Un ancien contractant du gouvernement condamné pour avoir supprimé des dizaines de bases de données fédérales

Un ancien contractant du gouvernement condamné pour avoir supprimé des dizaines de bases de données fédérales

Un homme de 34 ans originaire de Virginie vient d’être reconnu coupable de complot visant à anéantir des dizaines de bases de données gouvernementales, juste après son licenciement en tant que contractant fédéral.

Sohaib Akhter et son frère jumeau Muneeb Akhter avaient déjà écopé de plusieurs années de prison en 2016. Ils avaient plaidé coupable pour intrusion non autorisée dans les systèmes du State Department, ainsi que pour le vol de données personnelles appartenant à des collègues et à un agent fédéral chargé de leur enquête.

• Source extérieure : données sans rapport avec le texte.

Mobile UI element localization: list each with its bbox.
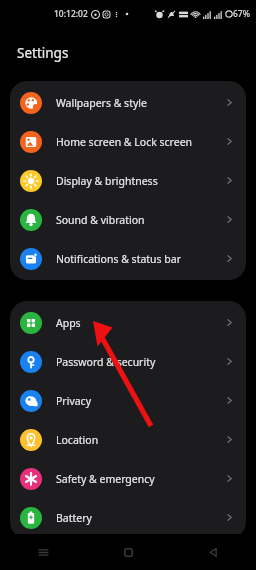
button[interactable]: Back [171, 534, 256, 570]
staticText: Display & brightness [56, 174, 224, 188]
button[interactable]: Safety & emergency [10, 459, 246, 498]
button[interactable]: Home screen & Lock screen [10, 122, 246, 161]
button[interactable]: Privacy [10, 381, 246, 420]
button[interactable]: Notifications & status bar [10, 239, 246, 278]
staticText: Apps [56, 316, 224, 330]
staticText: Safety & emergency [56, 472, 224, 486]
staticText: Notifications & status bar [56, 252, 224, 266]
button[interactable]: Apps [10, 303, 246, 342]
staticText: 67% [233, 8, 250, 20]
button[interactable]: Display & brightness [10, 161, 246, 200]
staticText: Wallpapers & style [56, 96, 224, 110]
button[interactable]: Home [86, 534, 171, 570]
staticText: Sound & vibration [56, 213, 224, 227]
staticText: Settings [17, 44, 69, 62]
staticText: Home screen & Lock screen [56, 135, 224, 149]
staticText: Battery [56, 511, 224, 525]
button[interactable]: Recents [0, 534, 86, 570]
button[interactable]: Battery [10, 498, 246, 537]
button[interactable]: Wallpapers & style [10, 83, 246, 122]
button[interactable]: Password & security [10, 342, 246, 381]
button[interactable]: Sound & vibration [10, 200, 246, 239]
staticText: Privacy [56, 394, 224, 408]
staticText: 10:12:02 [54, 8, 88, 20]
staticText: Password & security [56, 355, 224, 369]
button[interactable]: Location [10, 420, 246, 459]
staticText: Location [56, 433, 224, 447]
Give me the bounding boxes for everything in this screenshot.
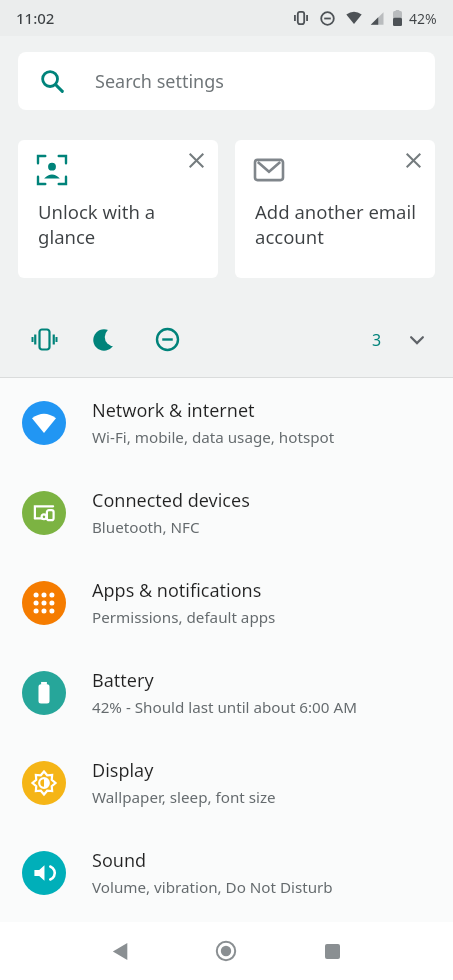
button[interactable]	[202, 927, 250, 975]
button[interactable]	[308, 927, 356, 975]
staticText: Volume, vibration, Do Not Disturb	[92, 877, 333, 898]
staticText: 3	[372, 329, 382, 351]
staticText: Apps & notifications	[92, 578, 262, 603]
button[interactable]	[96, 927, 144, 975]
staticText: Sound	[92, 848, 147, 873]
staticText: 42% - Should last until about 6:00 AM	[92, 697, 357, 718]
button[interactable]: Sound	[0, 828, 453, 917]
staticText: Wallpaper, sleep, font size	[92, 787, 276, 808]
button[interactable]: Search settings	[18, 52, 435, 110]
staticText: Permissions, default apps	[92, 607, 276, 628]
button[interactable]: Display	[0, 738, 453, 828]
button[interactable]: Connected devices	[0, 468, 453, 558]
staticText: Connected devices	[92, 488, 250, 513]
staticText: Unlock with a glance	[38, 199, 204, 250]
button[interactable]: Battery	[0, 648, 453, 738]
staticText: Display	[92, 758, 154, 783]
button[interactable]: Apps & notifications	[0, 558, 453, 648]
button[interactable]: 3	[0, 302, 453, 377]
button[interactable]: Network & internet	[0, 378, 453, 468]
button[interactable]: Add another email account	[235, 140, 435, 278]
button[interactable]	[186, 150, 206, 170]
staticText: 11:02	[16, 8, 55, 28]
button[interactable]: Unlock with a glance	[18, 140, 218, 278]
staticText: Bluetooth, NFC	[92, 517, 200, 538]
button[interactable]	[403, 150, 423, 170]
staticText: Wi-Fi, mobile, data usage, hotspot	[92, 427, 335, 448]
staticText: Network & internet	[92, 398, 255, 423]
staticText: Battery	[92, 668, 154, 693]
staticText: Search settings	[95, 69, 224, 94]
staticText: 42%	[409, 9, 437, 28]
staticText: Add another email account	[255, 199, 421, 250]
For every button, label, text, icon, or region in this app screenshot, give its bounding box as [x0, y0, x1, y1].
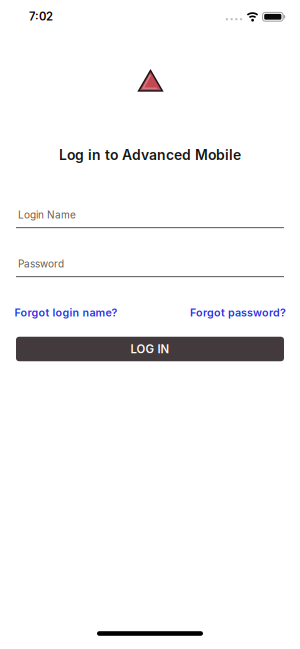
button[interactable]: LOG IN — [16, 337, 284, 361]
staticText: Forgot password? — [190, 306, 286, 319]
button[interactable]: Forgot login name? — [14, 306, 118, 319]
staticText: 7:02 — [29, 10, 53, 23]
button[interactable]: Forgot password? — [190, 306, 286, 319]
staticText: Forgot login name? — [14, 306, 118, 319]
staticText: Password — [18, 258, 64, 270]
button[interactable]: Login Name — [16, 209, 284, 228]
staticText: Log in to Advanced Mobile — [59, 147, 241, 163]
staticText: Login Name — [18, 209, 76, 221]
staticText: LOG IN — [130, 342, 170, 356]
button[interactable]: Password — [16, 258, 284, 277]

Libérés, les deux frères ont retrouvé un poste au sein d’une société collaborant avec plus de 45 agences fédérales. Cette entreprise gérait des serveurs à Ashburn pour stocker des informations gouvernementales.

Le 18 février 2025, lors d’une visioconférence, l’employeur a mis fin à leurs contrats après avoir découvert la condamnation pénale de Sohaib Akhter. Sans attendre, les frères ont riposté en pénétrant illégalement dans des ordinateurs, en verrouillant des bases de données en mode lecture seule, en les supprimant et en effaçant leurs traces.

En novembre 2025, les autorités les ont accusés de destruction de documents, d’identity theft aggravé, de computer fraud et de vol d’informations gouvernementales.

Déstruction massive de données sensibles

Les documents judiciaires révèlent que les deux hommes ont rayé environ 96 bases de données en quelques heures ce février-là. Parmi les pertes figurent des documents d’enquête confidentiels issus de diverses agences fédérales et des archives liées au Freedom of Information Act.

Juste après avoir supprimé une base du Department of Homeland Security, ils ont interrogé un assistant d’intelligence artificielle sur la méthode pour purger les journaux système. Ils ont exécuté des ordres bloquant toute modification des cibles avant suppression, tout en anéantissant les preuves de leurs actes. Les frères ont aussi débattu du nettoyage de leur domicile face à une possible perquisition policière et ont formaté les ordinateurs portables de l’entreprise avant de les restituer.

« Akhter a pris part à l’accès non autorisé de systèmes informatiques protégés, au vol de identifiants et à la destruction de données gouvernementales touchant de multiples agences fédérales », a déclaré Jennifer L. Fain, inspectrice générale de la FDIC-OIG.

« La suppression intentionnelle de bases abritant des renseignements sensibles, suivie des efforts pour masquer ces actes criminels, révèle un mépris flagrant pour la sécurité et l’intégrité des systèmes d’information fédéraux. »

La sentence de Sohaib Akhter est prévue le 9 septembre 2026, avec un maximum de 21 ans de détention. Son frère Muneeb Akhter risque jusqu’à 45 ans pour deux chefs de computer fraud, un complot en vue de fraude informatique et de destruction de documents, deux cas d’identity theft aggravé, et vol d’archives gouvernementales américaines.